Volume 462: debated on Thursday 28 June 2007

To ask the Secretary of State for the Home Department (1) what estimate he has made of the number of drivers falsely accused of motoring offences because of the fraudulent cloning of number plates in the latest period for which figures are available; (144799)

(2) what estimate he has made of the number of drivers falsely accused of motoring offences due to inaccuracies in the automated number plate recognition database in the latest period for which figures are available;

(3) what estimate he has made of the number of motoring offences that the police have been unable to pursue due to inaccuracies in the automated number plate recognition database.

It is not possible to estimate the number of drivers falsely accused of motoring offences because of the fraudulent cloning of number plates; the number of drivers falsely accused of motoring offences due to inaccuracies in automatic number plate recognition (ANPR) databases or the number of motoring offences that the police have been unable to pursue due to inaccuracies in the ANPR database as these figures are not collected centrally. ANPR is used as the starting point to investigate offences and is not in itself used to press charges or comment on prosecutions.
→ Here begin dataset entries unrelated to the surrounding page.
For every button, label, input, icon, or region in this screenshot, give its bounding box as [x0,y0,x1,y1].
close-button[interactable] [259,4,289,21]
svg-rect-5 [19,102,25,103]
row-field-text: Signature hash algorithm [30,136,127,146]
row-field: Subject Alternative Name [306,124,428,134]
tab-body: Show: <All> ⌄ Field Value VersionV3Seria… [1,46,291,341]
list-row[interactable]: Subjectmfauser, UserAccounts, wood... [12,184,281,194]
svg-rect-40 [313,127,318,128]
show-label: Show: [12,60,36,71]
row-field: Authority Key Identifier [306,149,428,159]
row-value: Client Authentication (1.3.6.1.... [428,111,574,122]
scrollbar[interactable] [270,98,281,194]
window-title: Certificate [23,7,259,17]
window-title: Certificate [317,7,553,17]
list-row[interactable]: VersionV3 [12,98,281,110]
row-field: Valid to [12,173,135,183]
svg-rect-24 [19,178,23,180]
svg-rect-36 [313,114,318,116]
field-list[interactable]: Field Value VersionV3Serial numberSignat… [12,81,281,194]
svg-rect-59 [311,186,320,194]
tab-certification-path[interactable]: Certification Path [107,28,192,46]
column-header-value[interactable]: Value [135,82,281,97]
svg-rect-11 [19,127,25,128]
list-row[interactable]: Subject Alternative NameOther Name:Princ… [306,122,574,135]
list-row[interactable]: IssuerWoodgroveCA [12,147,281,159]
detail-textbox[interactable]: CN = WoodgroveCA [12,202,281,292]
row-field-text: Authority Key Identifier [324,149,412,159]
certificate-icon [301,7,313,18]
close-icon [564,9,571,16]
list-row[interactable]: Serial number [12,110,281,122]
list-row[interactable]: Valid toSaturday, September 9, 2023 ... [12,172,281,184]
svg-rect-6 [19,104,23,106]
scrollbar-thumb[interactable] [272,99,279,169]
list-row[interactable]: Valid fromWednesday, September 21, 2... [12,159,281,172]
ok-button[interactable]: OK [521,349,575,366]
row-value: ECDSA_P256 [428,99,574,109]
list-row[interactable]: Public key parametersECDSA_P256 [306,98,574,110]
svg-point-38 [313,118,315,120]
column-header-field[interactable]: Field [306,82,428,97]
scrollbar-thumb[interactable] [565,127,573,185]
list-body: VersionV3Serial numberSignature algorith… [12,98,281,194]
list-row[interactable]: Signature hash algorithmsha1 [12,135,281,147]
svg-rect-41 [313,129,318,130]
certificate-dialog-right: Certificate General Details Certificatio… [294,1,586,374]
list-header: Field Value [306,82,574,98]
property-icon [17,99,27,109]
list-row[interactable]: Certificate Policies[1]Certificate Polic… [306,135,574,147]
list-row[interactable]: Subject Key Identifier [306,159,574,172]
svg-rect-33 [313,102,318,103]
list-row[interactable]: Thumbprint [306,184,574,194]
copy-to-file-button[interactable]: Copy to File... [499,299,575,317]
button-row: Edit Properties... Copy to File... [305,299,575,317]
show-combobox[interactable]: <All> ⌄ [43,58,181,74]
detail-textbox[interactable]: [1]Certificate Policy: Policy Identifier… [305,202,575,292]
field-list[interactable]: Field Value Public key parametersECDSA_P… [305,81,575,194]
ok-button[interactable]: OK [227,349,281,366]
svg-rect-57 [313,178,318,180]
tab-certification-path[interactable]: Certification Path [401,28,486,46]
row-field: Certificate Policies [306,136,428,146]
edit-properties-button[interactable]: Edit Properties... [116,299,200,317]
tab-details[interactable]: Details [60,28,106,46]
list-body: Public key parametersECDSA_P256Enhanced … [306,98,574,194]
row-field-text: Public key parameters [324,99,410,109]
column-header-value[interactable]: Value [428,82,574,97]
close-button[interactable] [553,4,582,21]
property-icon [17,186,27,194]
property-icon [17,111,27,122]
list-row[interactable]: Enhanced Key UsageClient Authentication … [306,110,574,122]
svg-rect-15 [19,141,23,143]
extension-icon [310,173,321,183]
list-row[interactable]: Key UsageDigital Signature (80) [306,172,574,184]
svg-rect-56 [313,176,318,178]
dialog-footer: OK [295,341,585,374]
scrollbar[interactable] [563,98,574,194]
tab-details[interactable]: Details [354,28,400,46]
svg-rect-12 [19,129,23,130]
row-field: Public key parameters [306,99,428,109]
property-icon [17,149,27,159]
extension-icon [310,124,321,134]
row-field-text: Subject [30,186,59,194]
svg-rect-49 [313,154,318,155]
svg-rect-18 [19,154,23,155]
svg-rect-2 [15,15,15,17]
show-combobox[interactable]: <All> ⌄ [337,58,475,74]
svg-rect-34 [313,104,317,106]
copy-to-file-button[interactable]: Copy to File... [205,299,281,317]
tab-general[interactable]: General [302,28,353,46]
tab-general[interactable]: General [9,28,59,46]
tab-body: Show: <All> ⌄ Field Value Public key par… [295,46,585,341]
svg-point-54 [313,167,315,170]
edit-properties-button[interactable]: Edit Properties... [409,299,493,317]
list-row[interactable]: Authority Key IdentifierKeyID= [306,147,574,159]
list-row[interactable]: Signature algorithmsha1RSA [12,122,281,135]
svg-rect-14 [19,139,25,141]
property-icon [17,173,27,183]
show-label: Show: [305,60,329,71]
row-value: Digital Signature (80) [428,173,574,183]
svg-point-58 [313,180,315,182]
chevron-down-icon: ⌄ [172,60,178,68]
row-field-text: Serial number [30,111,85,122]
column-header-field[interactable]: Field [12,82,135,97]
To ask the Secretary of State for the Home Department what assessment he has made of the merits of the pilot scheme Operation Laser using automatic number plate recognition; which police forces are participating in the pilot scheme; and if he will make a statement. (145435)

Since the first Home Office pilot began in 2002, the police use of ANPR technology has resulted in more than 50,000 arrests; ANPR has now been rolled out across all police forces in England and Wales. Significantly, in the last three years it has delivered two to three times more ‘offences brought to justice' (OBtJ) when compared to conventional policing methods. Much of this success is attributable to police intercept teams operating at the roadside although more recently, the benefits of ANPR as a police-intelligence and investigation tool has been realised by its ability to identify vehicles linked to many different types of criminal offending. It has consistently impacted on criminal activity at all levels, but particularly that involving drugs, cross-border crime and disqualified driving. With the help of new enabling-legislation, police ANPR intercept teams have been extremely effective in seizing vehicles for document offences.

The National Policing Improvement Agency (NPIA) assumed policy and operational oversight for ANPR from April this year. It is now seeking to embed the learning from the ANPR pilots into mainstream policing practice within police forces.